Bahasa Melayu Riau yang dipilih, dan
bukan Bahasa Melayu Pontianak, Banjarmasin, Samarinda, Maluku, Jakarta
(Betawi), ataupun Kutai, dengan pertimbangan pertama suku Melayu berasal dari
Riau, Sultan Malaka yang terakhir pun lari ke Riau selepas Malaka direbut oleh
Portugis. Kedua, ia sebagai lingua franca, Bahasa Melayu Riau yang paling
sedikit terkena pengaruh misalnya dari bahasa Cina Hokkien, Tio Ciu, Ke, ataupun
dari bahasa lainnya.
4.
Pengguna bahasa Melayu bukan hanya
terbatas di Republik Indonesia. Pada tahun 1945, pengguna bahasa Melayu selain
Republik Indonesia masih dijajah Inggris. Malaysia, Brunei, dan Singapura masih
dijajah Inggris.
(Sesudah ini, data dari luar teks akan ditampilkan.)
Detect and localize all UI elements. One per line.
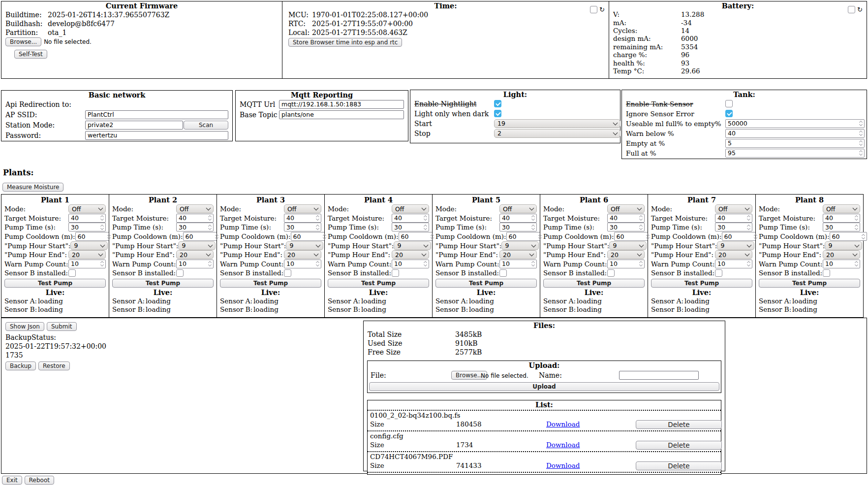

Pada saat itu, dengan menggunakan bahasa Melayu sebagai bahasa
persatuan, diharapkan di negara-negara kawasan seperti Malaysia, Brunei, dan
Singapura bisa ditumbuhkan semangat patriotik dan nasionalisme negara-negara
jiran di Asia Tenggara.
5.
Dengan memilih Bahasa Melayu Riau,
para pejuang kemerdekaan bersatu lagi seperti pada masa Islam berkembang di
Indonesia, namun kali ini dengan tujuan persatuan dan kebangsaan. Bahasa
Indonesia yang sudah dipilih ini kemudian distandardisasi (dibakukan) lagi
dengan nahu (tata bahasa), dan kamus baku juga diciptakan. Hal ini sudah
dilakukan pada zaman Penjajahan Jepang.
Mulanya Bahasa Indonesia ditulis dengan tulisan Latin-Romawi
mengikuti ejaan Belanda, hingga tahun 1972 ketika Ejaan Yang Disempurnakan
(EYD) dicanangkan. Dengan EYD, ejaan dua bahasa serumpun, yakni Bahasa
Indonesia dan Bahasa Malaysia, semakin dibakukan.